With a decade of political consulting working for candidates of all stripes, I have always supported police and fire, sought their endorsements and helped them save their departments and elect city leaders who valued public safety. I view these first responders as our nation’s soldiers who sign up for a life of service on the home front. Not one police officer or firefighter I’ve ever known has chosen the profession for pay or pension. Most turned to these careers at early ages because they thought they could make a positive difference. Unlike a large percentage of local politicians, first responders are not part-timers; they don’t start their careers without highly specialized training and they know they face life-and-death decisions every day.
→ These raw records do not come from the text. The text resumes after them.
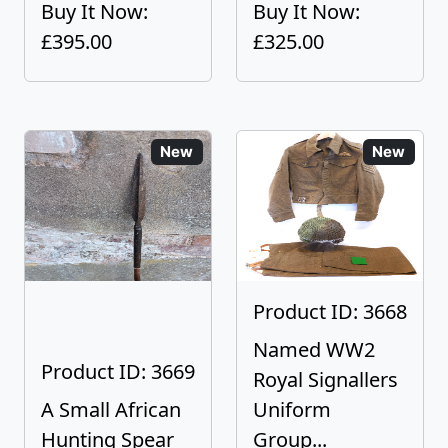
Buy It Now:
Buy It Now:
£395.00
£325.00
New
New
Product ID: 3668
Named WW2
Product ID: 3669
Royal Signallers
A Small African
Uniform
Hunting Spear
Group...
In my polling, I find that police and fire are always more trusted than politicians. We do our candidates and our country a disservice if we denigrate first responders – one of the few things we can count on. Yes, they are members of organized labor but they don’t go on strike and refuse to respond to emergencies. Collective bargaining is a hard-won right in this democracy. Organized labor and the GI Bill gave birth to the middle class. Labor’s fate closely mirrors the rise and fall of the middle class and the losses of the middle class mirror the current economic downturn. It makes no sense for politicians to attack police and fire organizations because they are the ones who keep us safe and help our economy move forward.

To demonize police and fire is to set in motion a self-fulfilling, cataclysmic chain of events that can cause a breakdown in public order, in public trust. When the first responder’s job is not respected, it won’t attract the brightest and the best and then services will deteriorate and the public will live in distrust and fear, as they often do in third-world countries. When respect for law and order is eroded, children grow up thinking hoodlums are heroes, criminals become more emboldened and police deaths go up – reflected in a 47% increase in this year alone.

We cannot continue to put private endeavors on some pedestal above public service. The private sector has had its own problems over the past decade and answers to shareholders, not the public. Without public servants, our nation’s communities would enjoy no quality of life and our country would not be able to protect its borders and the health and well-being of its citizens. Only if business and government work together for the good of the nation can we put people to work, save our cities, rebuild our infrastructure, educate our kids and restore public confidence.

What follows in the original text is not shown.